Friday, July 6, 2012

Modular services with OpenJDK Jigsaw and Guice

This blog entry describes an experiment exploring the connection between Java modules and services in OpenJDK Jigsaw and the dependency injection framework Guice.

Modular services in Jigsaw define a very simple way to bind a (service) interface to implementations (service provider classes) and, using java.util.ServiceLoader, a way to iterate through all (service) instances of implementations bound to an interface.

Guice supports a rich binding model and scoping model. Guice can support a JDK services style approach using multibindings where service instances are obtained by referencing an injection type Set<T> where T is the service interface. (Note that when instance of the Set<T> is injected all members are instantiated according to the scoping rules; the set is not lazy.)

Can Jigsaw and Guice be combined for richer modular services? Perhaps :-)

Before we can start playing around with Jigsaw and Guice we first need to modularize Guice, so this is also an experiment in taking a popular framework and modularizing it to work in the modular OpenJDK.

The complete set of code can be found here on GitHub.

A modular Guice

The set of jar files that comprise of the Guice jar files and it's runtime dependent jar files need to be converted into modular jar files so that those modular jar files can be installed into a library.

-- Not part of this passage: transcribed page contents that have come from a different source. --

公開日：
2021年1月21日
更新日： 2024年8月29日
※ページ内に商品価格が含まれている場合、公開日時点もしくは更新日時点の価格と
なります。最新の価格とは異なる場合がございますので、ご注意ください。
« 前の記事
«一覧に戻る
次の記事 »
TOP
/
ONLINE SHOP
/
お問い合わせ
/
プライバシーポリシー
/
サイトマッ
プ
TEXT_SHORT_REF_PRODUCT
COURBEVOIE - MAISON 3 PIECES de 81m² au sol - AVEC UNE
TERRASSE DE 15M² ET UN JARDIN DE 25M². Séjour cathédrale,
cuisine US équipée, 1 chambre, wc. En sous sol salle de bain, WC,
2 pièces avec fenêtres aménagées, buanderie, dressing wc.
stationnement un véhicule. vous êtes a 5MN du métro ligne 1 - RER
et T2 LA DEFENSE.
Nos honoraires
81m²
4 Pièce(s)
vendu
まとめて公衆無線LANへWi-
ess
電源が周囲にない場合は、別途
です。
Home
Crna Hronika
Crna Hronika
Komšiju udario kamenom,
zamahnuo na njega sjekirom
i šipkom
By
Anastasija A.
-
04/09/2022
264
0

A modular jar file is a jar file that contains a compiled module description, module-info.class, at the top-level. The module-info.class is the result of compiling the module declaration source, module-info.javaThe module declaration declares important information such as the a module name, version, dependent modules, and what types are exported.

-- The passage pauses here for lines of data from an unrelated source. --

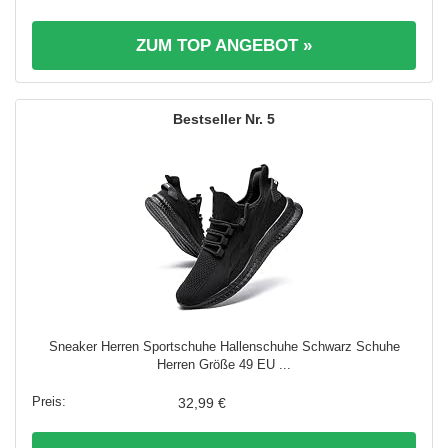
ZUM TOP ANGEBOT »
5
Sneaker Herren Sportschuhe Hallenschuhe Schwarz Schuhe
Herren Größe 49 EU ...
32,99 €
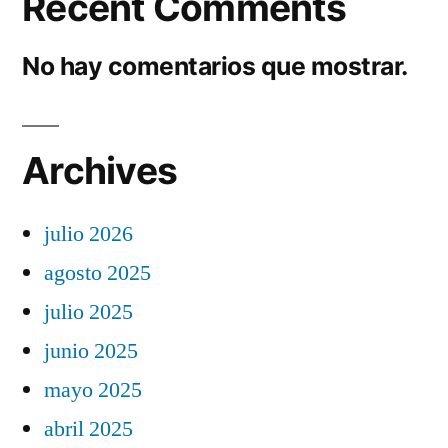
Recent Comments
No hay comentarios que mostrar.
Archives
julio 2026
agosto 2025
julio 2025
junio 2025
mayo 2025
abril 2025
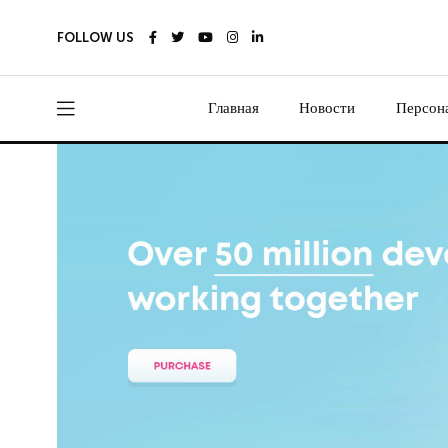
FOLLOW US
Главная
Новости
Персон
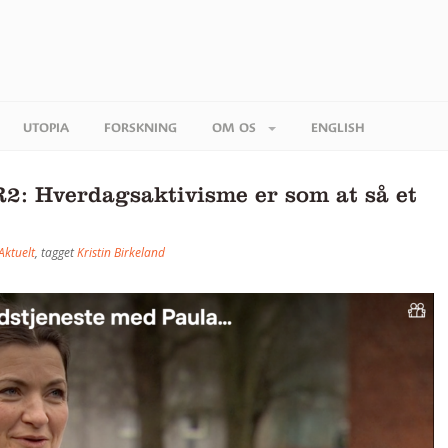
UTOPIA
FORSKNING
OM OS
ENGLISH
R2: Hverdagsaktivisme er som at så et
Aktuelt
, tagget
Kristin Birkeland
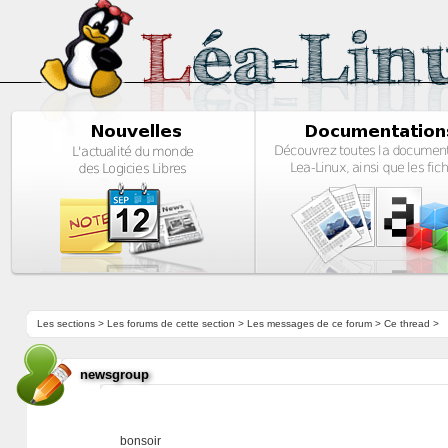
Les sections
>
Les forums de cette section
>
Les messages de ce forum
> Ce thread >
newsgroup
bonsoir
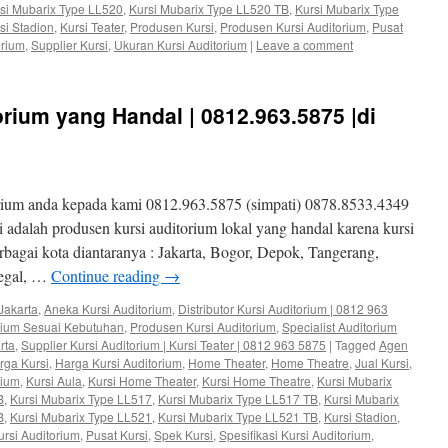
si Mubarix Type LL520
,
Kursi Mubarix Type LL520 TB
,
Kursi Mubarix Type
si Stadion
,
Kursi Teater
,
Produsen Kursi
,
Produsen Kursi Auditorium
,
Pusat
orium
,
Supplier Kursi
,
Ukuran Kursi Auditorium
|
Leave a comment
rium yang Handal | 0812.963.5875 |di
rium anda kepada kami 0812.963.5875 (simpati) 0878.8533.4349
adalah produsen kursi auditorium lokal yang handal karena kursi
erbagai kota diantaranya : Jakarta, Bogor, Depok, Tangerang,
Tegal, …
Continue reading
→
Jakarta
,
Aneka Kursi Auditorium
,
Distributor Kursi Auditorium | 0812 963
orium Sesuai Kebutuhan
,
Produsen Kursi Auditorium
,
Specialist Auditorium
rta
,
Supplier Kursi Auditorium | Kursi Teater | 0812 963 5875
|
Tagged
Agen
rga Kursi
,
Harga Kursi Auditorium
,
Home Theater
,
Home Theatre
,
Jual Kursi
,
rium
,
Kursi Aula
,
Kursi Home Theater
,
Kursi Home Theatre
,
Kursi Mubarix
B
,
Kursi Mubarix Type LL517
,
Kursi Mubarix Type LL517 TB
,
Kursi Mubarix
B
,
Kursi Mubarix Type LL521
,
Kursi Mubarix Type LL521 TB
,
Kursi Stadion
,
rsi Auditorium
,
Pusat Kursi
,
Spek Kursi
,
Spesifikasi Kursi Auditorium
,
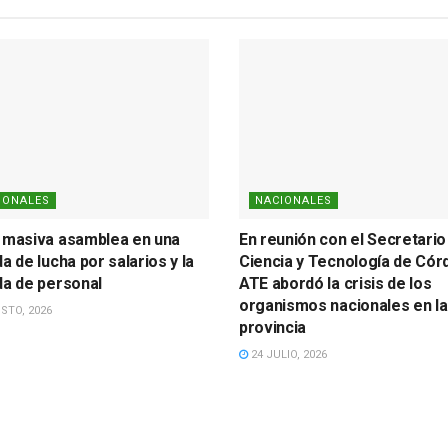
IONALES
NACIONALES
 masiva asamblea en una
En reunión con el Secretario
a de lucha por salarios y la
Ciencia y Tecnología de Cór
da de personal
ATE abordó la crisis de los
organismos nacionales en la
STO, 2026
provincia
24 JULIO, 2026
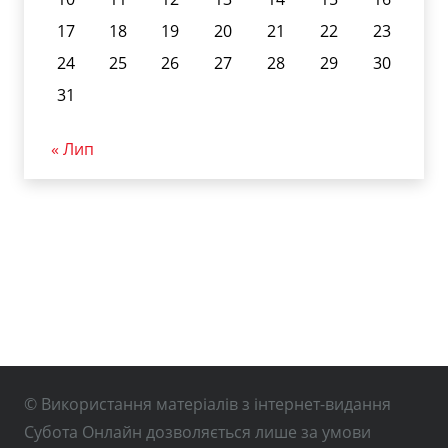
17
18
19
20
21
22
23
24
25
26
27
28
29
30
31
« Лип
© Використання матеріалів з інтернет-видання
Субота Онлайн дозволяється лише за умови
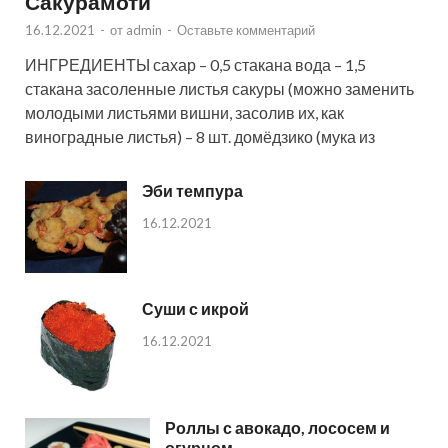
Сакурамоти
16.12.2021
-
от
admin
-
Оставьте комментарий
ИНГРЕДИЕНТЫ сахар – 0,5 стакана вода – 1,5
стакана засоленные листья сакуры (можно заменить
молодыми листьями вишни, засолив их, как
виноградные листья) – 8 шт. домёдзико (мука из
Эби темпура
16.12.2021
Суши с икрой
16.12.2021
Роллы с авокадо, лососем и
огурцом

The approach to work out that set of jar files was to manually analyze the runtime dependencies of Guice modules on maven central (com.google.inject:guice:3.0 and com.google.inject.extensions:guice-multibindings:3.0) to obtain the complete set of jar files required for for Guice to run.

For each jar a corresponding source module was created that contained just a module-info.java.  The Java compiler, javac, was used to compile all the source modules to obtain corresponding module-info.class files.

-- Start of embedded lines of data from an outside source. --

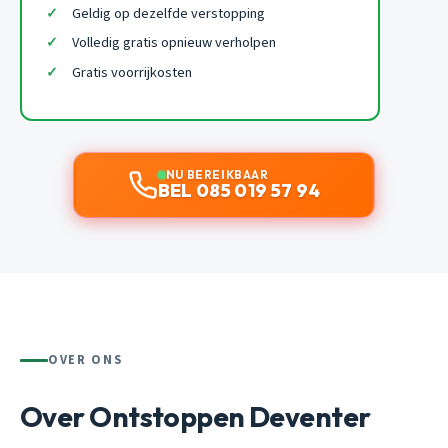
Geldig op dezelfde verstopping
Volledig gratis opnieuw verholpen
Gratis voorrijkosten
NU BEREIKBAAR
BEL 085 019 57 94
OVER ONS
Over Ontstoppen Deventer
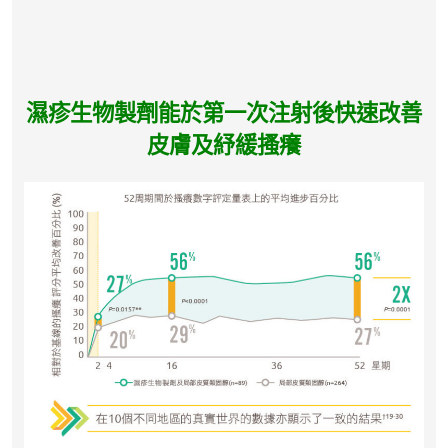
濕疹生物製劑能於第一次注射後快速改善
皮膚及紓緩搔癢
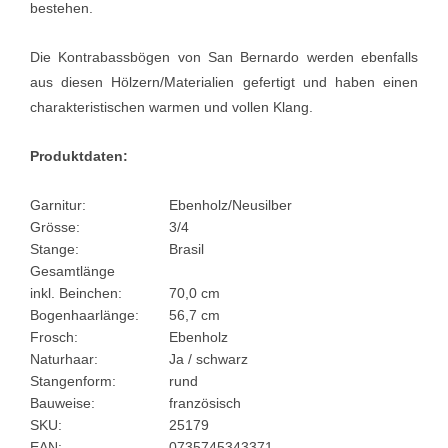
bestehen.
Die Kontrabassbögen von San Bernardo werden ebenfalls
aus diesen Hölzern/Materialien gefertigt und haben einen
charakteristischen warmen und vollen Klang.
Produktdaten:
Garnitur:
Ebenholz/Neusilber
Grösse:
3/4
Stange:
Brasil
Gesamtlänge
inkl. Beinchen:
70,0 cm
Bogenhaarlänge:
56,7 cm
Frosch:
Ebenholz
Naturhaar:
Ja / schwarz
Stangenform:
rund
Bauweise:
französisch
SKU:
25179
EAN:
0735745343371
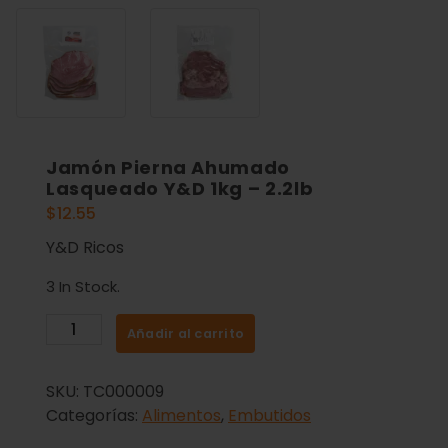
Jamón Pierna Ahumado
Lasqueado Y&D 1kg – 2.2lb
$
12.55
Y&D Ricos
3 In Stock.
Añadir al carrito
SKU:
TC000009
Categorías:
Alimentos
,
Embutidos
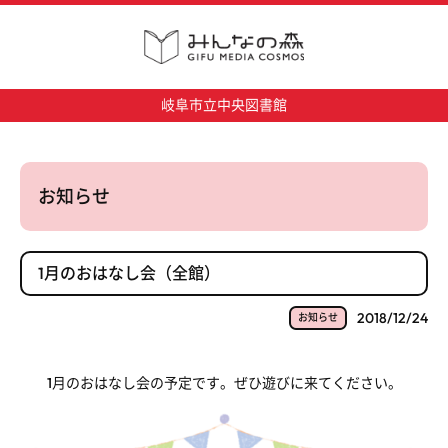
岐阜市立中央図書館
お知らせ
1月のおはなし会（全館）
2018/12/24
お知らせ
1月のおはなし会の予定です。ぜひ遊びに来てください。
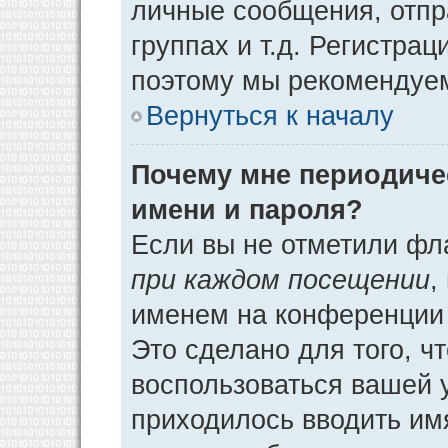
личные сообщения, отпр
группах и т.д. Регистрац
поэтому мы рекомендуем
Вернуться к началу
Почему мне периодиче
имени и пароля?
Если вы не отметили фл
при каждом посещении
,
именем на конференции 
Это сделано для того, ч
воспользоваться вашей у
приходилось вводить им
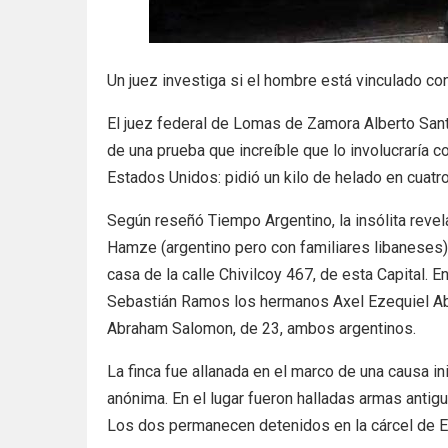
Un juez investiga si el hombre está vinculado co
El juez federal de Lomas de Zamora Alberto Santa
de una prueba que increíble que lo involucraría c
Estados Unidos: pidió un kilo de helado en cuatro
Según reseñó Tiempo Argentino, la insólita reve
Hamze (argentino pero con familiares libaneses) 
casa de la calle Chivilcoy 467, de esta Capital. 
Sebastián Ramos los hermanos Axel Ezequiel Ab
Abraham Salomon, de 23, ambos argentinos.
La finca fue allanada en el marco de una causa in
anónima. En el lugar fueron halladas armas antig
Los dos permanecen detenidos en la cárcel de E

Finally each jar file was downloaded from maven central and updated to include the corresponding module-info.class, thus transforming each jar into a modular jar.

The ant script which automates all this can be found here.

I have no doubt this can be further automated. Alan Bateman showed of a demo at JavaOne last year that processed maven pom files, slurped stuff from maven central, and automatically created modular jars from analyzing the dependencies.

This black box approach does not work in my case as i need tweak the module declarations (as explained later in this section). Some sort of automated white-box approach is required where an initial module-info.java can be created from which it can then be modified.

There is also some particularly thorny issues lurking here. Maven and Jigsaw have different dependency resolution algorithms. Maven, using dependency management, allows a pom to override versions of it's transitive dependencies. Jigsaw currently does not support this (it's an open question as to whether it will). Thus anything produced from such automation may not be reusable in other contexts since the dependency graphs might be different.

A total of four jars were identified:
  1. aopalliance-1.0.jar
  2. javax.inject-1.jar
  3. guice-3.0.jar
  4. guice-multibindings-3.0.jar
And the following modular source was created:
$ find msrc
msrc
msrc/aopalliance
msrc/aopalliance/module-info.java
msrc/guice
msrc/guice/module-info.java
msrc/guice.multibindings
msrc/guice.multibindings/module-info.java
msrc/javax.inject
msrc/javax.inject/module-info.java
The module declaration for the aopalliance module is:

module aopalliance@1.0 {
    exports org.aopalliance.aop;
    exports org.aopalliance.intercept;
}

The module declaration for the javax.inject module is:

module javax.inject@1 {
    exports javax.inject;
}

Both of the above modules do not have any dependencies and just export types contained in the declared packages.

The module declaration for the guice module is:

module guice@3.0 {
    requires public javax.inject@1;
    requires public aopalliance@1.0;
    requires jdk.logging;

    exports com.google.inject;
    exports com.google.inject.binder;
    exports com.google.inject.matcher;
    exports com.google.inject.name;
    exports com.google.inject.spi;
    exports com.google.inject.util;

    view guice.internal {
        permits guice.multibindings;

        exports com.google.inject.internal;
        exports com.google.inject.internal.util;
    }
}

Now it gets a little bit more interesting. First the guice module requires (or depends on) the javax.inject and aopalliance modules. Those dependencies are qualified as public so that any module requiring the guice module will automatically have access to the types exported by the other two modules; the types in those modules are re-exported.

Note that i am not sure if types in the aopalliance module are referenced in the Guice API, if not there is no need for the types in that module to be re-exported. Certainly types in the javax.inject module are referenced in the Guice API.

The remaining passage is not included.